Cullen, who raised his family in Westbury before moving away, spoke about his run-in with the Nazis and reaped military honors.
The U-boat incident was just one among many important moments in the building’s history, said Richard Barons, executive director of the East Hampton Historical Society.
“I think it’s right next to the importance of our lighthouses,” Barons said. “It’s a major icon for the whole history of Long Island’s maritime experience.”
Built in 1902, the wooden house was donated to the Town of East Hampton by heirs of the late author and book editor Joel Carmichael, who in 1966 saved the structure from demolition by purchasing it for 75 cents - about $4 today.
Carmichael paid $10,000 to move the building to his 2.3-acre property on Bluff Road, where for 40 years it served as a cottage. The property is now being offered at $6.25 million.
Amid some community protest, the building was hoisted on wheels and led to a patch of beachfront behind the East Hampton Marine Museum. By this time next year its interior will mimic what it was at the turn-of-the-century and exhibits will tell its history.
The Amagansett house is one of just a few remaining lifesaving stations that were run by the Coast Guard after it merged with the U.S. Lifesaving Service in 1915.
Its survival is extraordinary because the house in its original context tells the story of “when the sea was our highway,” Barons said.
Yet roving houses are not uncommon in the Hamptons. Since the 17th century, homes have been moved to steer clear of traffic or accommodate rising tides.
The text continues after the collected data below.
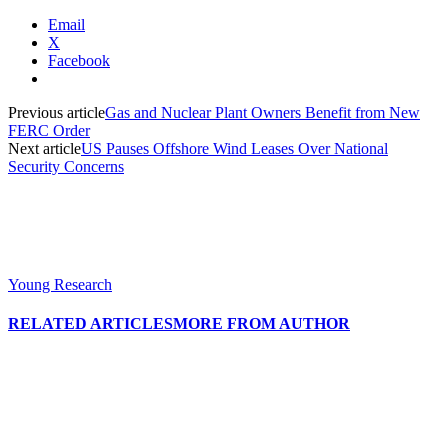
Email
X
Facebook
Previous article
Gas and Nuclear Plant Owners Benefit from New
FERC Order
Next article
US Pauses Offshore Wind Leases Over National
Security Concerns
Young Research
RELATED ARTICLES
MORE FROM AUTHOR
More recently, a parade of historic barnhouses was donated to East Hampton town by Adelaide de Menil, an heiress to the Schlumberger oil fortune. The company that moved the lifesaving station and the de Menil house, Davis Construction, has been doing it for four generations.
And in a few months, an 1810 schoolhouse known as the Hook School and owned by East Hampton town also will be moved to the town seat.
“If you are late for lunch here,” said Peter Garnham, executive director of the Amagansett Historical Society, “you can say, ‘I’m sorry, I was delayed by a house.’ I have.”